The number of victims could further increase as the Seshadripuram police could arrest the culprit only recently. Ramakrishna had been trapping vulnerable widows and divorcees since 2006.

“We are in the process of verifying cases registered against Ramakrishna at different police stations across the state. The number of victims could increase and we are yet to ascertain the total amount of money involved,” said a senior police official.

Women from Bengaluru, Chikmagaluru, Hubballi-Dharwad and Mysuru had contacted Ramakrishna over marriage proposals.

According to the police, Ramakrishna used to place advertisements in newspapers seeking marriage proposals from widows and divorcees.

When the women got in touch, he would ask them to send their profiles and address proofs across through post, which the victims did unsuspectingly.

Ramakrishna would then use the address proof documents to obtain SIM cards to fake his identity. He would then scout and contact other widows and divorcees, learn their economic status and would cheat them as well. After some cheating cases were registered, the police tracked the SIM cards and ended up at the homes of women who had contacted Ramakrishna.
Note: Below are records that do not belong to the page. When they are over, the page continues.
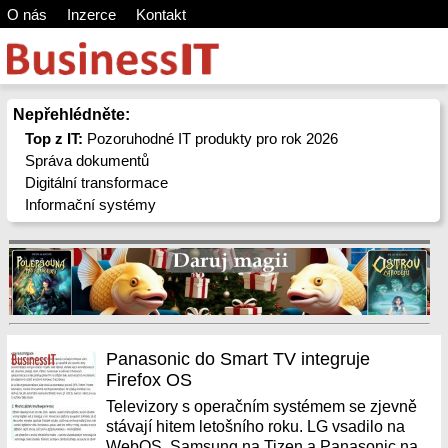
O nás
Inzerce
Kontakt
Nepřehlédněte:
Top z IT:
Pozoruhodné IT produkty pro rok 2026
Správa dokumentů
Digitální transformace
Informační systémy
Panasonic do Smart TV integruje
Firefox OS
Televizory s operačním systémem se zjevně
stávají hitem letošního roku. LG vsadilo na
WebOS, Samsung na Tizen a Panasonic na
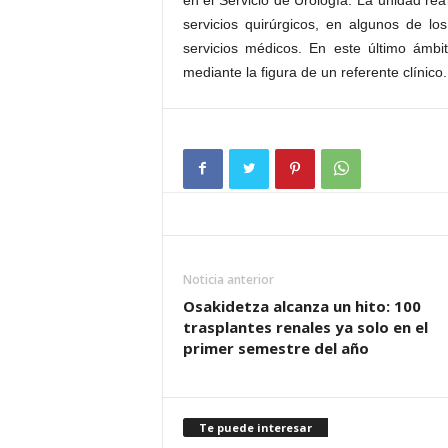
en el Servicio de Urología. La unidad rea
servicios quirúrgicos, en algunos de lo
servicios médicos. En este último ámb
mediante la figura de un referente clínico.
Noticia anterior
Osakidetza alcanza un hito: 100
trasplantes renales ya solo en el
primer semestre del año
Te puede interesar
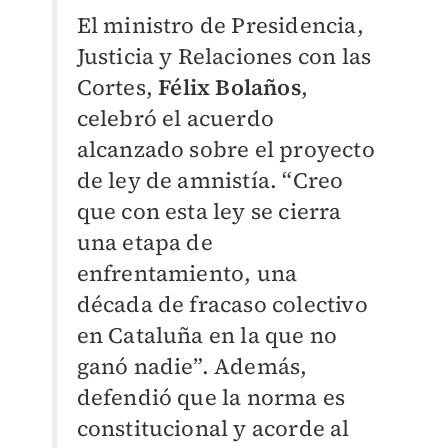
El ministro de Presidencia,
Justicia y Relaciones con las
Cortes,
Félix Bolaños
,
celebró el acuerdo
alcanzado sobre el proyecto
de ley de amnistía. “Creo
que con esta ley se cierra
una etapa de
enfrentamiento, una
década de fracaso colectivo
en Cataluña en la que no
ganó nadie”. Además,
defendió que la norma es
constitucional y acorde al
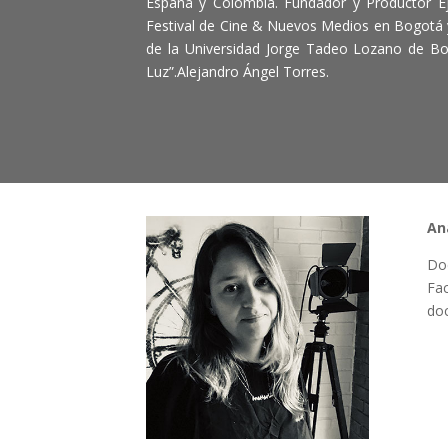
España y Colombia. Fundador y Productor Ej
Festival de Cine & Nuevos Medios en Bogotá 
de la Universidad Jorge Tadeo Lozano de Bo
Luz”.Alejandro Ángel Torres.
An
Do
Fac
do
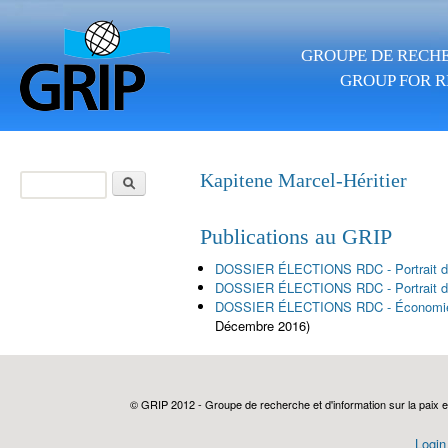
Aller au contenu principal
GROUPE DE RECHE
GROUP FOR R
Rechercher
Kapitene Marcel-Héritier
Formulaire de
recherche
Publications au GRIP
DOSSIER ÉLECTIONS RDC - Portrait 
DOSSIER ÉLECTIONS RDC - Portrait de
DOSSIER ÉLECTIONS RDC - Économie con
Décembre 2016)
© GRIP 2012 - Groupe de recherche et d'information sur la paix e
Login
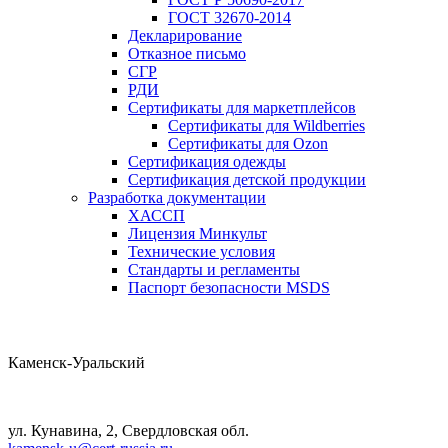
ГОСТ 32670-2014
Декларирование
Отказное письмо
СГР
РДИ
Сертификаты для маркетплейсов
Сертификаты для Wildberries
Сертификаты для Ozon
Сертификация одежды
Сертификация детской продукции
Разработка документации
ХАССП
Лицензия Минкульт
Технические условия
Стандарты и регламенты
Паспорт безопасности MSDS
Каменск-Уральский
ул. Кунавина, 2, Свердловская обл.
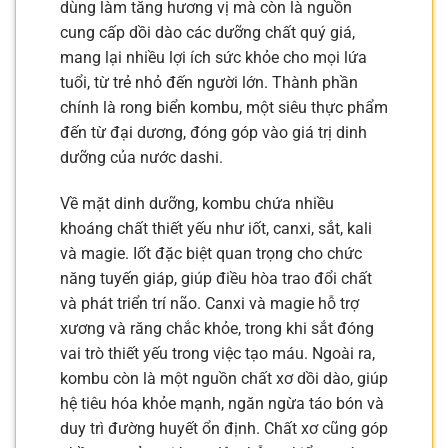
dùng làm tăng hương vị mà còn là nguồn
cung cấp dồi dào các dưỡng chất quý giá,
mang lại nhiều lợi ích sức khỏe cho mọi lứa
tuổi, từ trẻ nhỏ đến người lớn. Thành phần
chính là rong biển kombu, một siêu thực phẩm
đến từ đại dương, đóng góp vào giá trị dinh
dưỡng của nước dashi.
Về mặt dinh dưỡng, kombu chứa nhiều
khoáng chất thiết yếu như iốt, canxi, sắt, kali
và magie. Iốt đặc biệt quan trọng cho chức
năng tuyến giáp, giúp điều hòa trao đổi chất
và phát triển trí não. Canxi và magie hỗ trợ
xương và răng chắc khỏe, trong khi sắt đóng
vai trò thiết yếu trong việc tạo máu. Ngoài ra,
kombu còn là một nguồn chất xơ dồi dào, giúp
hệ tiêu hóa khỏe mạnh, ngăn ngừa táo bón và
duy trì đường huyết ổn định. Chất xơ cũng góp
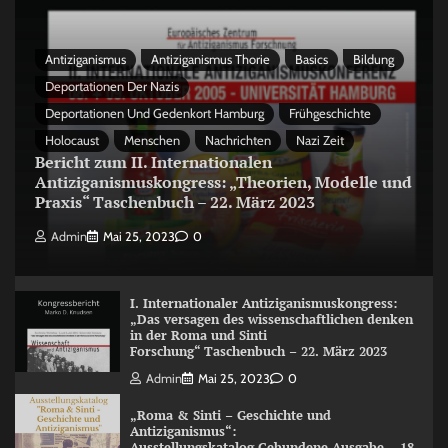
Antiziganismus
Antiziganismus Thorie
Basics
Bildung
Deportationen Der Nazis
Deportationen Und Gedenkort Hamburg
Frühgeschichte
Holocaust
Menschen
Nachrichten
Nazi Zeit
Bericht zum II. Internationalen
Antiziganismuskongress: „Theorien, Modelle und
Praxis“ Taschenbuch – 22. März 2023
Admin
Mai 25, 2023
0
I. Internationaler Antiziganismuskongress:
„Das versagen des wissenschaftlichen denken
in der Roma und Sinti
Forschung“ Taschenbuch – 22. März 2023
Admin
Mai 25, 2023
0
„Roma & Sinti – Geschichte und
Antiziganismus“:
Ausstellungskatalog Gebundene Ausgabe – 18.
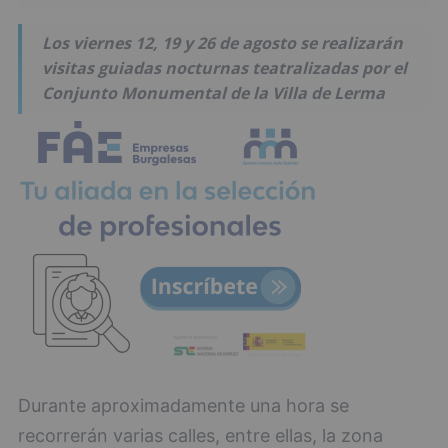
Los viernes 12, 19 y 26 de agosto se realizarán
visitas guiadas nocturnas teatralizadas por el
Conjunto Monumental de la Villa de Lerma
Durante aproximadamente una hora se
recorrerán varias calles, entre ellas, la zona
One of the women whom Ramakrishna had trapped in Koramangala, was lured with a government job offer. Ramakrishna told her that he was a senior official at the health department’s recruitment division. He could get jobs for many people with his influence, he had told her.
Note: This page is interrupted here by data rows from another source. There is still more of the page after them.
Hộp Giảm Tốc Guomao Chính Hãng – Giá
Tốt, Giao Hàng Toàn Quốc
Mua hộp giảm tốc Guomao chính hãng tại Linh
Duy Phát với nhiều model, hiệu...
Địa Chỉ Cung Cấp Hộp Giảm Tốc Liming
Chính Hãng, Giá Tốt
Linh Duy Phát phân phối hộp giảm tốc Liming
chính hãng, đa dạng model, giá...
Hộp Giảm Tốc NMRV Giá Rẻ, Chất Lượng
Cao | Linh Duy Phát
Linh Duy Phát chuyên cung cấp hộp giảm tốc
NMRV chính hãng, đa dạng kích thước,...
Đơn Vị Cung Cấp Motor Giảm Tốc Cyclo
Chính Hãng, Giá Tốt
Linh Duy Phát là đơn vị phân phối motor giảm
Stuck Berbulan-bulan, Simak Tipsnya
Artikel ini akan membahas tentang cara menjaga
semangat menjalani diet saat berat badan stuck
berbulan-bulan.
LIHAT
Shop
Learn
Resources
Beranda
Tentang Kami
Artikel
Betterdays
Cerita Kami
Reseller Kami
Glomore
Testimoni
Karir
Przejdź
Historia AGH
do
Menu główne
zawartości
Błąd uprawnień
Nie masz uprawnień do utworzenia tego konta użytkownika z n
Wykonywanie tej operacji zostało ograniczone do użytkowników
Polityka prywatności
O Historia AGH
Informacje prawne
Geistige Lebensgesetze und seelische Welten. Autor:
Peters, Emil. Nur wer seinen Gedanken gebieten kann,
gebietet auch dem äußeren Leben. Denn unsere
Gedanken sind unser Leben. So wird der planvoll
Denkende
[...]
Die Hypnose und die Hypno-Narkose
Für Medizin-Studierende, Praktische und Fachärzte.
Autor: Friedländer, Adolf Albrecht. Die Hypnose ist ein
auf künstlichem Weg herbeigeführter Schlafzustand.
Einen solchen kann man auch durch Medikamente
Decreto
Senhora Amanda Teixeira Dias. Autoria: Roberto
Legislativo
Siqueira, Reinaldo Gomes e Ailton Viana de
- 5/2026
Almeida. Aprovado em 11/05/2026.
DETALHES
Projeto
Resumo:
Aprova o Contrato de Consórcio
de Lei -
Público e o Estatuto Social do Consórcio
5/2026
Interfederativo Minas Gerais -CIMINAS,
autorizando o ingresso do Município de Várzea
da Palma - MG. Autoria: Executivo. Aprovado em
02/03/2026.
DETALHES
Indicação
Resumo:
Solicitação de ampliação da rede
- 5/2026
The woman spread the news in her circles and Ramakrishna collected Rs 22 lakh from various job aspirants eventually. She herself gave Rs 3.9 lakh to Ramakrishna for the job, but all of them were cheated. After failing to get the job and the realisation of the fraud, the woman from Akshay Nagar filed a police complaint.

That’s not all. Ramakrishna once posed himself as a widower and expressed interest in marrying a woman. As the duo met, Ramakrishna took her to a hotel, laced her juice with sedatives and sexually assaulted her, the police said.
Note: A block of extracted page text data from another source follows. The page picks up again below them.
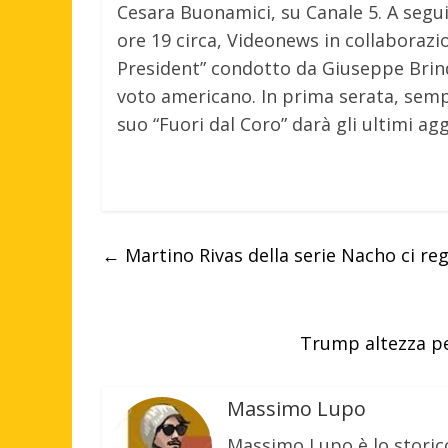
Cesara Buonamici, su Canale 5. A segui
ore 19 circa, Videonews in collaboraz
President” condotto da Giuseppe Brindis
voto americano. In prima serata, semp
suo “Fuori dal Coro” darà gli ultimi a
←
Martino Rivas della serie Nacho ci re
Trump altezza p
Massimo Lupo
Massimo Lupo è lo storic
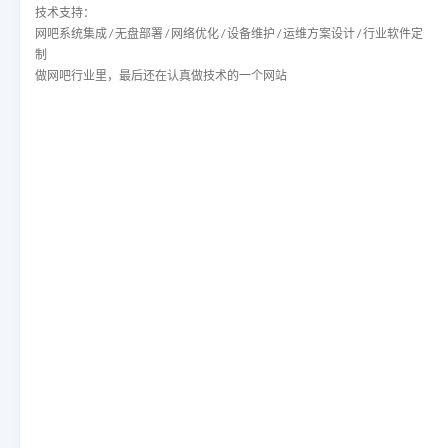
技术支持：
网吧系统集成 / 无盘部署 / 网络优化 / 设备维护 / 运维方案设计 / 行业软件定
制
做网吧行业里，最后还在认真做技术的一个网站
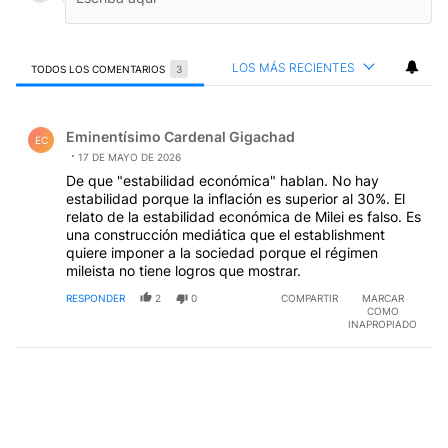
LOS MÁS RECIENTES
TODOS LOS COMENTARIOS
3
Todos los comentarios
Comentario de Eminentísimo Cardenal Gigachad.
Eminentísimo Cardenal Gigachad
EC
17 DE MAYO DE 2026
De que "estabilidad económica" hablan. No hay
estabilidad porque la inflación es superior al 30%. El
relato de la estabilidad económica de Milei es falso. Es
una construcción mediática que el establishment
quiere imponer a la sociedad porque el régimen
mileista no tiene logros que mostrar.
RESPONDER
2
0
COMPARTIR
MARCAR
COMO
INAPROPIADO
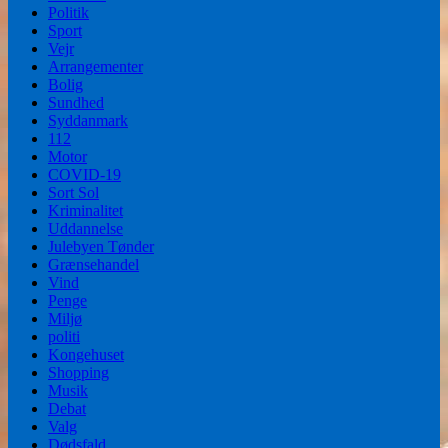
Politik
Sport
Vejr
Arrangementer
Bolig
Sundhed
Syddanmark
112
Motor
COVID-19
Sort Sol
Kriminalitet
Uddannelse
Julebyen Tønder
Grænsehandel
Vind
Penge
Miljø
politi
Kongehuset
Shopping
Musik
Debat
Valg
Dødsfald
After failing to pass the SSLC exam, Ramakrishna took up farming for a while. Later, Ramakrishna joined as a clerk at a college in Shivamogga. In time, he migrated to Mysuru and lived with his wife and children.

In Mysuru, he was involved in a cheating case after which he was jailed for a while in 2015. Upon release, Ramakrishna continued a wayward life, the police added.

Comments

jose
 - 
Thursday, 17 Jan 2019

This person will not be subjected to any punishment for marrying many women and deserting them as he is not a Muslim.   According new rules from central govt person eligibloe for punishment should be a muslim who has given talaq based on sharia law.     For others, there is no issue.   They can marry any number of women and desert them as our great great leader has done.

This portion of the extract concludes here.